Q. Kim, what do you feel is the most impressive factor of the ISP?
Kim: I was impressed by how the project drew out the interest in science from students and schools. Using cultural features as material helps students in Korea and Australia communicate with each other more easily, rather than just talking about science. Through this project, Australian juniors can talk about their multicultural society and their Korean counterparts can speak about their traditions. This process, before delving into scientific knowledge, motivates students to participate more actively in the classroom. I was amazed at how ISP lent a positive influence to the class atmosphere.
Q. Kim, how would you like to use your experience with the ISP in Korea?
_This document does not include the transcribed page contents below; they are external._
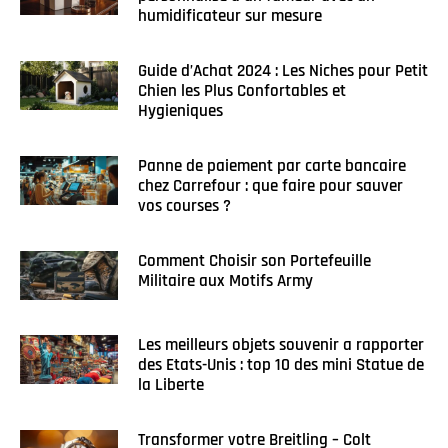
humidificateur sur mesure
Guide d’Achat 2024 : Les Niches pour Petit
Chien les Plus Confortables et
Hygieniques
Panne de paiement par carte bancaire
chez Carrefour : que faire pour sauver
vos courses ?
Comment Choisir son Portefeuille
Militaire aux Motifs Army
Les meilleurs objets souvenir a rapporter
des Etats-Unis : top 10 des mini Statue de
la Liberte
Transformer votre Breitling – Colt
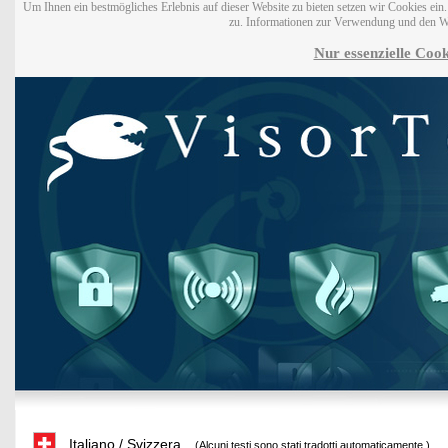
Um Ihnen ein bestmögliches Erlebnis auf dieser Website zu bieten setzen wir Cookies ei
zu. Informationen zur Verwendung und den W
Nur essenzielle Cook
Italiano / Svizzera
(Alcuni testi sono stati tradotti automaticamente.)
Kim: I would like to work more on the ISP when I go back next year. Teachers in Korea have a tough time conducting STEAM lessons. Although the Korean government is providing various opportunities to develop STEAM programs, teachers find it burdensome to organize new lesson plans. I’m planning to devise a standard class guideline for running an Intercultural STEAM program in local schools. Organizing an official meeting between Korean and Australian teachers is another way to promote Intercultural STEAM education.
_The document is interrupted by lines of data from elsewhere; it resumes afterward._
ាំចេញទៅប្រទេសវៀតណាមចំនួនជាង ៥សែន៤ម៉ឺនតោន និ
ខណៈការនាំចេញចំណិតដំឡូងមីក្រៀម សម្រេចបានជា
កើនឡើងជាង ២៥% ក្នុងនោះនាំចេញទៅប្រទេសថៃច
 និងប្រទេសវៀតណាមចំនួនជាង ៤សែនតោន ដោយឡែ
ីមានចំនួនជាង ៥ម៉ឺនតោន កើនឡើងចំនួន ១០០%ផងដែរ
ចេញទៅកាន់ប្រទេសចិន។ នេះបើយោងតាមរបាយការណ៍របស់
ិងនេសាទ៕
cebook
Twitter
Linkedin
Q. Any advice for Dankookians who wants to have experiences in foreign countries?
Kim: It’s a shame that DKU does not have many support programs for international college internships. I could have gotten more administrative help, if I had found an official internship support program at DKU before I came to Australia, for example, office, printing, and personal wifi coverage at Macquarie University. These benefits can be given to us depending on what visa we are holding. I was fortunate because my accommodation and research costs were covered by Dr Chu’s grant supported by the Australia-Korean Foundation (AKF). So, my advice is that we should take time to find internship support programs at DKU and other organizations (e.g. Korean- Australia Foundation, KAF, in Korea).
Furthermore, we should be more active in seeking out potential projects that support our internship experience, like what I did for my internship in Australia. For example, attending seminars in areas that you are interested in is a good place to start. It will help you get high quality, first-hand information about opportunities for international internships. To do this, you should improve your foreign language proficiency. Foundations like AKF/KAF require a good level of English.
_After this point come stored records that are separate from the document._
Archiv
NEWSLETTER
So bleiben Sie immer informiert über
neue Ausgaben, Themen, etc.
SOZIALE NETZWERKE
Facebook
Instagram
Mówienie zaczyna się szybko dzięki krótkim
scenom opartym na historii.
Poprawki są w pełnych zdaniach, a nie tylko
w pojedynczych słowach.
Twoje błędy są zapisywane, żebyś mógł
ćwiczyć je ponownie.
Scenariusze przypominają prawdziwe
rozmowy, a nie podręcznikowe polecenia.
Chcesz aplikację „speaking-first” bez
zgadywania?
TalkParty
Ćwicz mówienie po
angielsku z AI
An innovative educational approach to science is needed for the next generation, because the current system is outdated and must adapt to the realities of science for the future. The ISP is a new education form for science classes, connecting separate subjects from different disciplines into one STEAM classroom. The reason why STEAM education is especially meaningful for Dankookians, is that a DKU alumni, Dr. Chu, is at the very frontier of this new approach, developing STEAM education by combining art, culture and history with science. The connection between Dr. Chu and Mr. Kim is also remarkable in that Kim’s exceptional internship began with Dr. Chu introducing her project at a DKU’s seminar. She is now expecting an MOU (Memorandum Of Understanding) to be signed between DKU and Macquarie for further internship programs, exchange of academic staff and co-supervising higher degree students. The DKH is looking forward to more active support and communication for the development of the International STEAM Project through this memorandum.